Barely a day has gone by in the run-up to the World Cup without a player seeing his dreams wrecked by injury, and the lengthening casualty list is as predictable as it is dispiriting.
A host of players, including Colombia striker Radamel Falcao, German midfielder Marco Reus and French winger Franck Ribery will miss out on Brazil, while others such as Uruguay striker Luis Suarez and Chile midfielder Arturo Vidal are facing a race to be fit.
Past experience suggests that those top players who are still standing when the competition gets under way could struggle to produce their best form after an exhausting domestic season.
"It's not surprising that many top footballers are either injured or unfit for the upcoming World Cup," Vincent Gouttebarge, chief medical officer for the World Players' Union FIFPro, told Reuters.
"The top footballers have been exposed during the whole season to a high workload due to training and competition, while recovery periods are scarce during a football season."
Back in 2002, research led by former Sweden national team doctor Jan Ekstrand found a direct relationship between the number of matches played in the run-up to the World Cup and the players' performances and injuries.
Ekstrand said that UEFA and FIFA had taken notice.
"Both FIFA and UEFA are very concerned about the health of the players and listening more and more to medical opinions," he told Reuters.
"But there are so many factors involved in making a match schedule and the medical factors is only one of those."
Gouttebarge added that the physical demands on players during the games themselves were growing.
"The intensity has changed, the number of sprints of 10 or 20 metres in order to press, or to defend," he said.
Over the last 10 years, players had also been doing more strength-building exercises, as Real Madrid forward Cristiano Ronaldo showed when he ripped off his shirt and exposed his rippling muscles after scoring in the Champions League final.
"Before, players just did running but now the gym is part of the training and if it is not well adapted, with time to recover, it can induce injuries."
FIFA has a four-yearly calendar to stipulate when international matches and competitions are played, however this is designed more to avoid club-versus-country clashes and places no limit on the amount of club football that should be played.
"There is no escaping the fact that better harmony between domestic, continental and international match calendars in order to limit the workload on players is an urgent priority," said Gouttebarge.

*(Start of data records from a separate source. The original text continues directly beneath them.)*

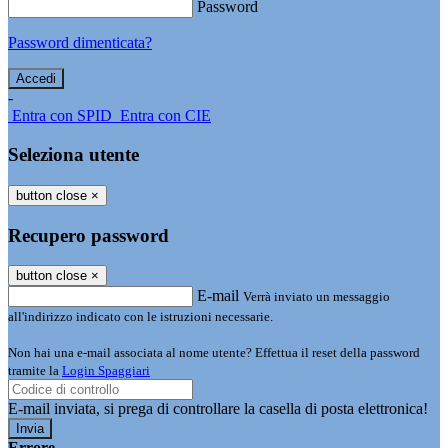
Password
Password dimenticata?
-
Entra con SPID
Entra con CIE
Seleziona utente
button close
×
Recupero password
button close
×
E-mail
Verrà inviato un messaggio
all'indirizzo indicato con le istruzioni necessarie.
Non hai una e-mail associata al nome utente? Effettua il reset della password
tramite la
Login Spaggiari
E-mail inviata, si prega di controllare la casella di posta elettronica!
Errore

FIFPro said the issue could no longer be ignored and demanded that the players have a greater say in the running of the game.
"The ever-increasing demands being placed on the players is a critical debate," said FIFPro spokesman Andrew Orsatti.

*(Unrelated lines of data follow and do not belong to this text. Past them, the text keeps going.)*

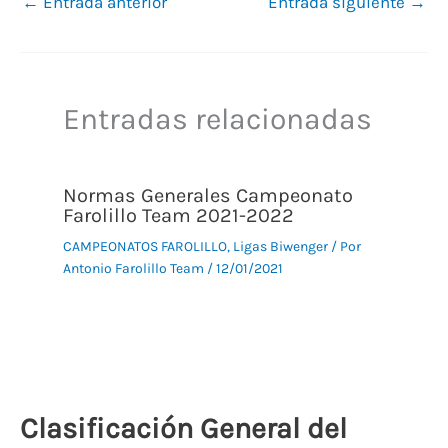
←
Entrada anterior
Entrada siguiente
→
Entradas relacionadas
Normas Generales Campeonato
Farolillo Team 2021-2022
CAMPEONATOS FAROLILLO
,
Ligas Biwenger
/ Por
Antonio Farolillo Team
/
12/01/2021
Clasificación General del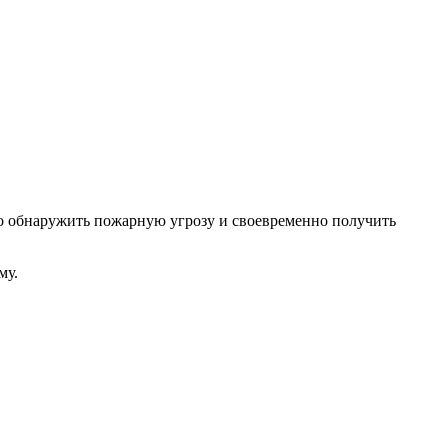
ро обнаружить пожарную угрозу и своевременно получить
му.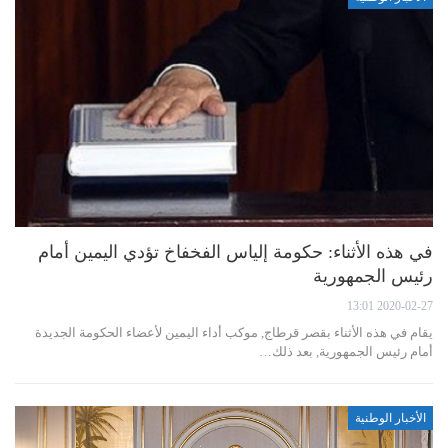
في هذه الأثناء: حكومة إلياس الفخفاخ تؤدي اليمين أمام
رئيس الجمهورية
2020-02-27 13:01
يقام في هذه الأثناء بقصر قرطاج, موكب أداء اليمين لأعضاء الحكومة الجديدة
أمام رئيس الجمهورية, بعد ذلك…
الأخبار الوطنية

"It is a question of football's fractured governance structure which allows such rights abuses to occur on a revolving basis.
"That the players are abused is a fact. It stems from not being central to football's decision-making structure. There is an administrative imbalance which overlooks the players and promotes a culture where there are insufficient checks and balances.
"Football in its current scandalous form is unsustainable."